With many schools back to in-person learning, students struggling with mental health issues again have access to behavioral health services essential to support their educational needs. Schools have become an important entry point for mental health services for children: According to the Commonwealth Fund, more than half of children who use mental health services receive at least some of those in school, and 35% receive those mental health services exclusively in schools.
And as we look to the fall as a more traditional school year with in-person learning, undoubtedly students will experience anxieties about returning to school. Children who have experienced quarantine are five times more likely to require mental health services and suffer from post traumatic stress disorder. Moreover, social isolation places children at a higher risk of self-harm and negative mental health for up to nine years after the periods of isolation.
As we move into the next phase of the pandemic, schools will likely see an increase in challenging behaviors as students grapple with the stressors and emotions from the past year. It will be more important than ever to provide appropriate resources to schools to identify the cause of these behaviors, and strategize with schools to provide support to students through training and de-escalation techniques. Students with special needs are at a higher risk for co-occurring mental health conditions such as anxiety, attention-deficit hyperactivity disorder and others, and will require additional support in the coming school year.

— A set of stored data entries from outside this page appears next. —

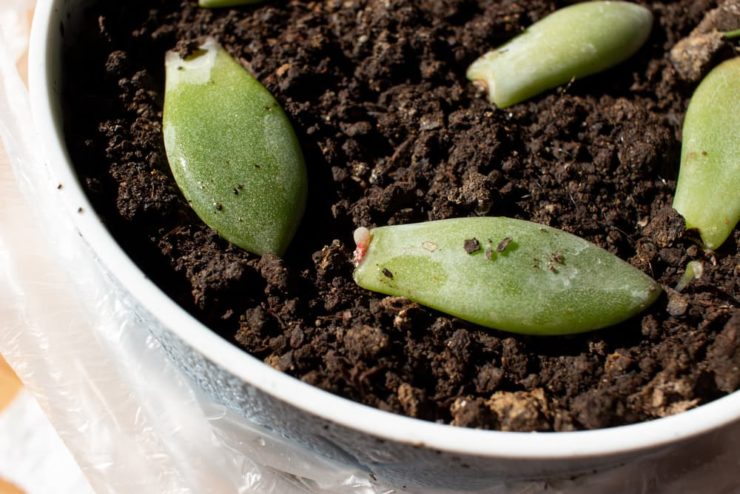 At what (x,y) coordinates should I click in order to perform the action: click on succulent. Please return your answer as a coordinate pair (x, y). Image resolution: width=740 pixels, height=494 pixels. Looking at the image, I should click on (460, 291), (266, 175), (531, 68), (713, 149). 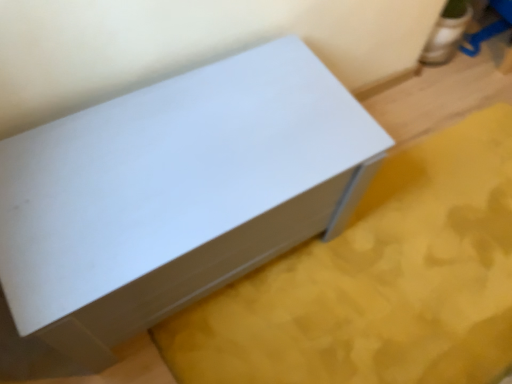 You are a GUI agent. You are given a task and a screenshot of the screen. Output one action in this format:
    pyautogui.click(x=<x>, y=<y>)
    Task: Click on the white matte table at center
    The width and height of the screenshot is (512, 384).
    Given the screenshot: What is the action you would take?
    pyautogui.click(x=175, y=194)

Describe the element at coordinates (175, 194) in the screenshot. The width and height of the screenshot is (512, 384). I see `white matte table at center` at that location.

Locate an element on the screen. Image resolution: width=512 pixels, height=384 pixels. white matte table at center is located at coordinates (175, 194). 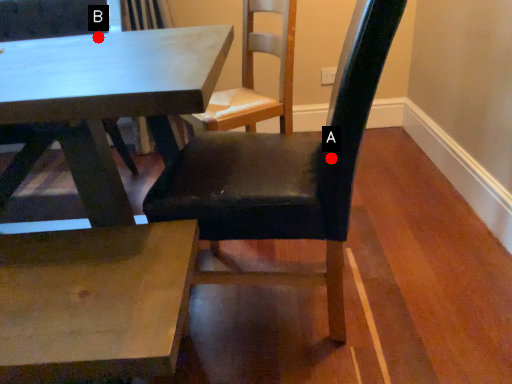 Question: Two points are circled on the image, labeled by A and B beside each circle. Which point is farther from the camera taking this photo?

Choices:
 (A) A is further
 (B) B is further

Answer: (B)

As we work in partnership with parents and school districts to support the needs of students, we are also striving together to use what we’ve learned to fight the stigma of mental illness. Improving access to mental health services will only work if children and families seek them. Seeking help to heal physically and mentally should be accepted equally.
While everyone yearns for the return to normal, let’s take the opportunity to learn from our experiences of the past year and return to better.
Alexandra Wilkes is program director of the Watson Institute’s Friendship Academy, East Liberty, and the institute’s director of psychological services.